„Man lernt hier, Gespräche auf Augenhöhe zu führen“
Wolfgang Jakubec (27) studiert am Seminar für kirchliche Berufe und ist derzeit Praktikant der Kirchenbeitragsstelle in Steyr. Mit der KirchenZeitung sprach er über säumige Beitragszahler, aufgeregte Gespräche und Kriterien des Erfolgs.
Ausgabe: 2013/09, Kirchenbeitrag, Praktikum, Wolfgang Jakubec,
27.02.2013
- Paul Stütz
Was ist Ihre persönliche Geschichte in der katholischen Kirche? Wolfgang Jakubec: Ich bin von klein auf in der katholischen Kirche verwurzelt. Schon mit drei Jahren habe ich für die Sternsingeraktion zu singen begonnen, dann habe ich ministriert und bin damit schon quasi die kirchliche Karriereleiter hochgestiegen. Später wollte ich Pastoralassistent werden, weil ich meinen Glauben an andere weitergeben will. Der Glaube ist mir im Alltag eine Stütze. Glauben kann man nicht alleine, da braucht es Gemeinschaft.
Das Praktikum bei der Kirchenbeitragsstelle zu machen – was war Ihre Motivation dazu? Mit dem Thema „Kirchenbeitrag“ ist man auch als Pastoralassistent ständig konfrontiert.
Mit welchen konkreten Anliegen kommen die Leute her? Sie beschweren sich, weil sie zu viel Kirchenbeitrag zahlen müssen und sich diesen nicht leisten können. Sie müssen auch sparen. Es kommen manchmal Menschen, die sagen, dass den Ausländern so viel geschenkt wird und sie selbst so viel zahlen müssen.

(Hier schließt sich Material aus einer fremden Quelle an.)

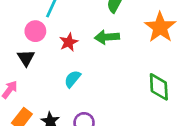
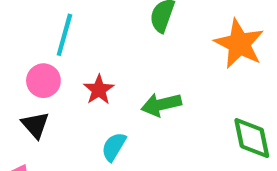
green arrow: (107, 37) -> (161, 105), moved

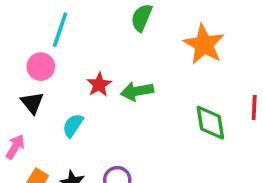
red star: (99, 90) -> (99, 85), moved
cyan semicircle: (114, 147) -> (73, 125), moved

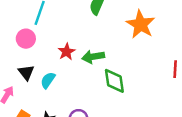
black triangle: (32, 103) -> (26, 72), moved
green diamond: (210, 123) -> (114, 81), moved

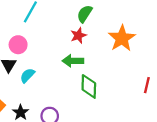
pink circle: (26, 39) -> (18, 45), moved
red star: (67, 52) -> (78, 35), moved

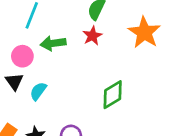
green arrow: (73, 61) -> (53, 43), moved
green diamond: (89, 86) -> (113, 95), turned 65

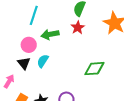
cyan semicircle: (38, 91) -> (43, 61), moved
green diamond: (113, 95) -> (94, 69), turned 30

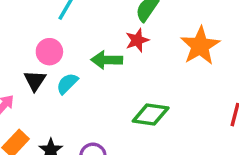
green arrow: (50, 34) -> (107, 60), moved

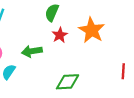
red star: (137, 40) -> (60, 35), moved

Nachvollziehbar, dass Leute des Geldes wegen aus der Kirche austreten? Meiner Meinung nach gehört es dazu, wenn man bei einer Gemeinschaft wie der Kirche dabei ist, dass man seinen Beitrag leistet. Ich vergleiche das mit einem Sportverein, bei dem muss auch Mitgliedsbeitrag gezahlt werden und es regt sich keiner auf. Es ist nur ein kleiner Bruchteil des eigenen Einkommens, der gezahlt werden muss.
Ist die Arbeit bei der Kirchenbeitragsstelle eine seelsorgliche Tätigkeit? Ja, weil du hast hier als letzte Anlaufstelle Kontakt mit den Leuten, wenn sie sich aufregen, und du kannst vielleicht noch mit ihnen reden. Meiner Meinung nach bist du hier drinnen zum Teil Psychologe.
Was macht dann in diesem Umfeld den Psychologen aus? Indem man versucht, sehr gut zuzuhören, weil es darauf ankommt, wie es etwas gesagt wird, auf den Wortlaut. Was lernt man bei den Gesprächen auf der Kirchenbeitragsstelle? Vielleicht, dass man in so Situationen ein Gespür kriegt, wie man ein aufgeregtes Gespräch wieder ruhig kriegt und dem Gegenüber auf Augenhöhe begegnet. Das ist für die Pastoral insgesamt von großer Bedeutung.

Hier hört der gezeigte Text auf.